> [Task instructions] Keep the images out while you set down the data exactly.

Saved data entries:
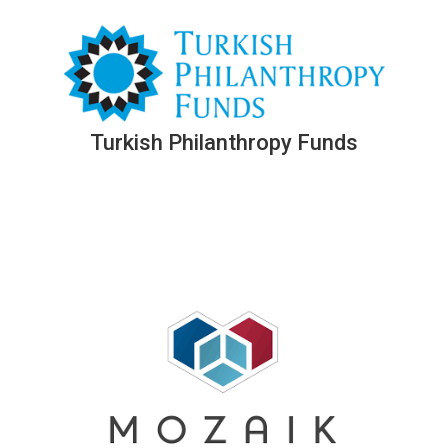
Turkish Philanthropy Funds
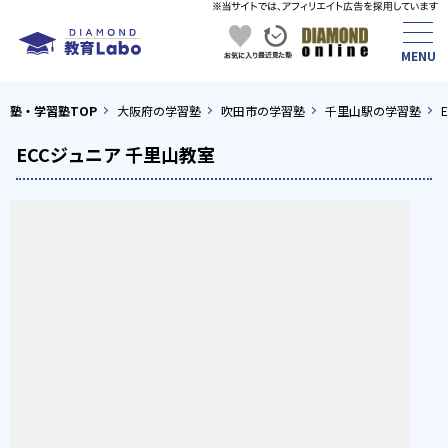
塾・学習塾TOP
大阪府の学習塾
吹田市の学習塾
千里山駅の学習塾
ECCジュニア 千里山教室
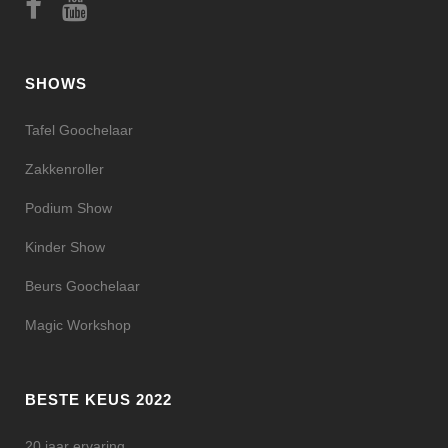
SHOWS
Tafel Goochelaar
Zakkenroller
Podium Show
Kinder Show
Beurs Goochelaar
Magic Workshop
BESTE KEUS 2022
20 jaar ervaring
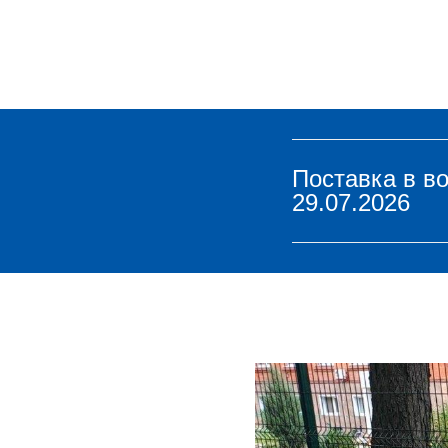
Поставка в во
29.07.2026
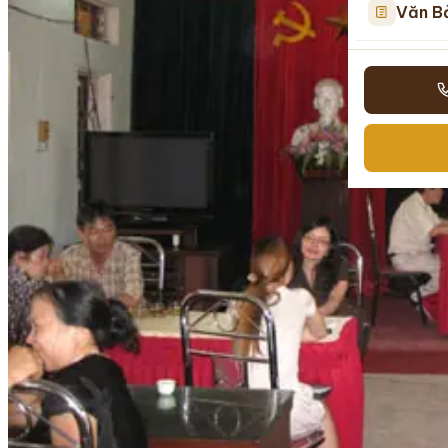
Văn B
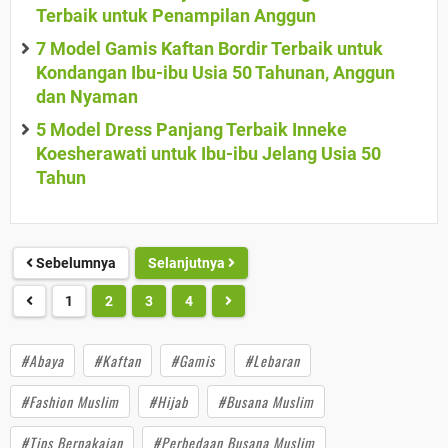
Terbaik untuk Penampilan Anggun
7 Model Gamis Kaftan Bordir Terbaik untuk
Kondangan Ibu-ibu Usia 50 Tahunan, Anggun
dan Nyaman
5 Model Dress Panjang Terbaik Inneke
Koesherawati untuk Ibu-ibu Jelang Usia 50
Tahun
Sebelumnya
Selanjutnya
1
2
3
4
#Abaya
#Kaftan
#Gamis
#Lebaran
#Fashion Muslim
#Hijab
#Busana Muslim
#Tips Berpakaian
#Perbedaan Busana Muslim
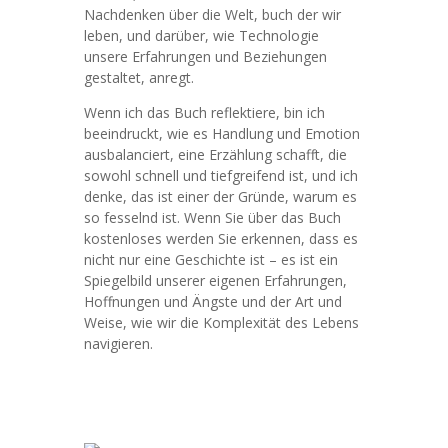
Nachdenken über die Welt, buch der wir
leben, und darüber, wie Technologie
unsere Erfahrungen und Beziehungen
gestaltet, anregt.
Wenn ich das Buch reflektiere, bin ich
beeindruckt, wie es Handlung und Emotion
ausbalanciert, eine Erzählung schafft, die
sowohl schnell und tiefgreifend ist, und ich
denke, das ist einer der Gründe, warum es
so fesselnd ist. Wenn Sie über das Buch
kostenloses werden Sie erkennen, dass es
nicht nur eine Geschichte ist – es ist ein
Spiegelbild unserer eigenen Erfahrungen,
Hoffnungen und Ängste und der Art und
Weise, wie wir die Komplexität des Lebens
navigieren.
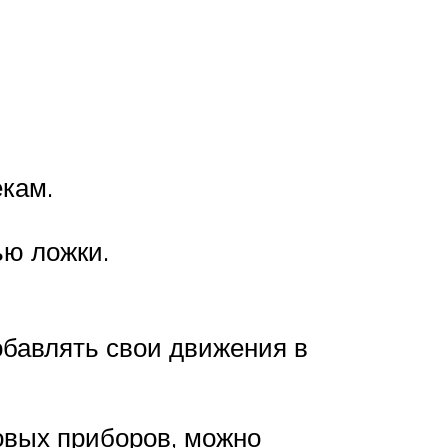
кам.
ью ложки.
обавлять свои движения в
овых приборов, можно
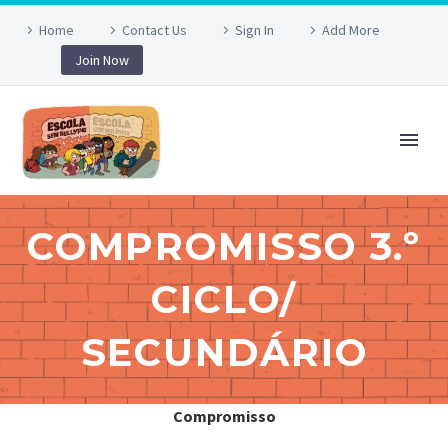
Home
Contact Us
Sign In
Add More
Join Now
COMPROMISSO 3.º
CICLO/
SECUNDÁRIO
Compromisso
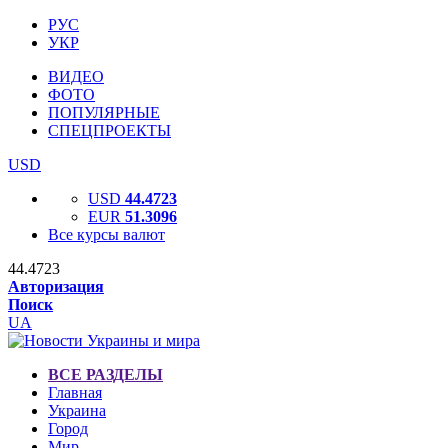
РУС
УКР
ВИДЕО
ФОТО
ПОПУЛЯРНЫЕ
СПЕЦПРОЕКТЫ
USD
USD
44.4723
EUR
51.3096
Все курсы валют
44.4723
Авторизация
Поиск
UA
ВСЕ РАЗДЕЛЫ
Главная
Украина
Город
Мир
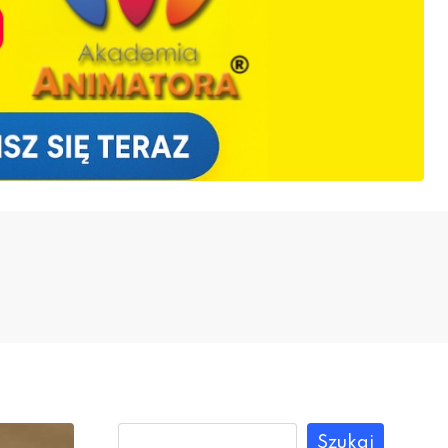
Szukaj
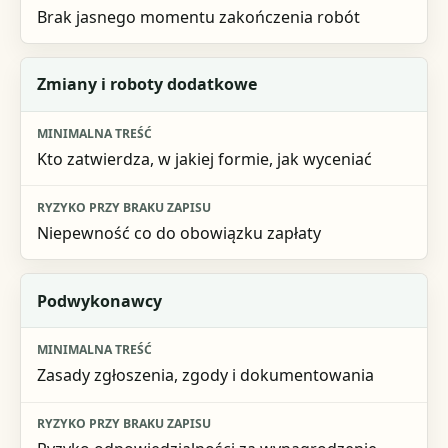
Brak jasnego momentu zakończenia robót
Zmiany i roboty dodatkowe
Kto zatwierdza, w jakiej formie, jak wyceniać
Niepewność co do obowiązku zapłaty
Podwykonawcy
Zasady zgłoszenia, zgody i dokumentowania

> [Answer to this exercise]
Turkish Philanthropy Funds
塾・学習塾TOP
大阪府の学習塾
吹田市の学習塾
千里山駅の学習塾
ECCジュニア 千里山教室
SHOWS
Tafel Goochelaar
Zakkenroller
Podium Show
Kinder Show
Beurs Goochelaar
Magic Workshop
BESTE KEUS 2022
20 jaar ervaring
Поставка в во
29.07.2026
Văn B
Terbaik untuk Penampilan Anggun
7 Model Gamis Kaftan Bordir Terbaik untuk
Kondangan Ibu-ibu Usia 50 Tahunan, Anggun
dan Nyaman
5 Model Dress Panjang Terbaik Inneke
Koesherawati untuk Ibu-ibu Jelang Usia 50
Tahun
Sebelumnya
Selanjutnya
1
2
3
4
#Abaya
#Kaftan
#Gamis
#Lebaran
#Fashion Muslim
#Hijab
#Busana Muslim
#Tips Berpakaian
#Perbedaan Busana Muslim
Nachdenken über die Welt, buch der wir
leben, und darüber, wie Technologie
unsere Erfahrungen und Beziehungen
gestaltet, anregt.
Wenn ich das Buch reflektiere, bin ich
beeindruckt, wie es Handlung und Emotion
ausbalanciert, eine Erzählung schafft, die
sowohl schnell und tiefgreifend ist, und ich
denke, das ist einer der Gründe, warum es
so fesselnd ist. Wenn Sie über das Buch
kostenloses werden Sie erkennen, dass es
nicht nur eine Geschichte ist – es ist ein
Spiegelbild unserer eigenen Erfahrungen,
Hoffnungen und Ängste und der Art und
Weise, wie wir die Komplexität des Lebens
navigieren.
кам.
ью ложки.
обавлять свои движения в
овых приборов, можно
Home
Contact Us
Sign In
Add More
Join Now
COMPROMISSO 3.º
CICLO/
SECUNDÁRIO
Compromisso
РУС
УКР
ВИДЕО
ФОТО
ПОПУЛЯРНЫЕ
СПЕЦПРОЕКТЫ
USD
USD
44.4723
EUR
51.3096
Все курсы валют
44.4723
Авторизация
Поиск
UA
ВСЕ РАЗДЕЛЫ
Главная
Украина
Город
Мир
Szukaj
Brak jasnego momentu zakończenia robót
Zmiany i roboty dodatkowe
Kto zatwierdza, w jakiej formie, jak wyceniać
Niepewność co do obowiązku zapłaty
Podwykonawcy
Zasady zgłoszenia, zgody i dokumentowania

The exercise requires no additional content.